161 Mass. 24 | Mass. | 1894

Barker, J.

The defendant now concedes that judgment should be entered on the verdict, which was the amount agreed by the parties to be the diminished value of the block by reason of the breaking; but the plaintiff contends that he should also recover the sum which he has paid to his servant as compensation for his injury occasioned by the breaking of the block, and *25this is the only question for decision. That sum was paid without suit, and without communication with the defendant, and the plaintiff cannot recover it in this action, whatever warranty there may have been upon the sale to him of the block, unless he was upon the facts stated in the report himself liable to his servant for the injury. And we are of opinion that he was not so liable, no evidence of negligence or fault on his part toward the servant being shown in the report.

The block broke a month or two after it was put in use, in doing the work for which it was designed, while in the ordinary course of wear it should have lasted for years. When the block gave way it was discovered that there was a flaw, to which presumably the breaking was due, and which before the break was hidden by other parts of the block. The defendant was an experienced manufacturer of such implements, and the plaintiff had been in the habit of buying blocks of the defendant for years. When this block was ordered, the plaintiff asked for the best coal-hoisting block the defendant had made, and looked through the store and examined the catalogue, and ordered the block which he was assured was the best for the purpose, and it was of a kind which he had used before. When the block gave way it was being used in the proper and ordinary manner. It is conceded that the servant was not himself in fault, and that he received his injury in the regular discharge of his work. These are all the circumstances stated in the report which bear upon the question whether the plaintiff was liable to his servant, or whether that question ought to have been submitted to the jury.

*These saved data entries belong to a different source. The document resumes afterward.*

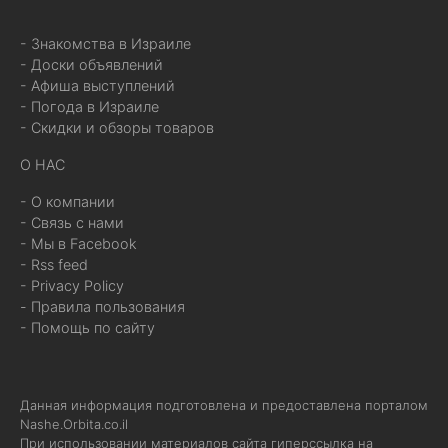
- Знакомства в Израиле
- Доски объявлений
- Афиша выступлений
- Погода в Израиле
- Скидки и обзоры товаров
О НАС
- О компании
- Связь с нами
- Мы в Facebook
- Rss feed
- Privacy Policy
- Правила пользования
- Помощь по сайту
Данная информация подготовлена и предоставлена порталом
Nashe.Orbita.co.il
При использовании материалов сайта гиперссылка на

The plaintiff was not under an absolute obligation to his servant that the block should not break. His duty was to use reasonable care to procure and keep safe appliances; and if he discharged his duty in these particulars, and the block gave way without his fault, he was not liable to his servant, who took as one of the risks of his employment the chance of injury from apparatus which his employer had used due care in procuring, and in keeping in such condition as to be safe. The facts stated in the report are susceptible of only one general inference, namely that in ordering from an experienced manufacturer the best block for the purpose for which it was to be used, and in keeping it in use for that purpose in the proper *26and ordinary manner for not more than two months, when it should have lasted for years, he was not in fault, either in procuring the block, or in keeping it in use, when it gave way from a flaw which had been hidden, and which it is plain would not have been detected upon careful inspection. Ladd v. New Bedford Railroad, 119 Mass. 412. Holden v. Fitchburg Railroad, 129 Mass. 268. Spicer v. South Boston Iron Co. 138 Mass. 426, 430. The block was one of that class of implements which the employer is expected to buy; and the care he is bound to use in providing it is in making the selection, and includes such inspection as will detect defects which can be found by a careful inspection. But this does not require him to find a possible hidden flaw, the presence of which there is no reason to apprehend, and which is so concealed in the construction of the machine that it cannot be discovered by inspection, nor does it make him responsible for such a flaw in the block which he has purchased with due care. Moynihan v. Hills Co. 146 Mass. 586, 594.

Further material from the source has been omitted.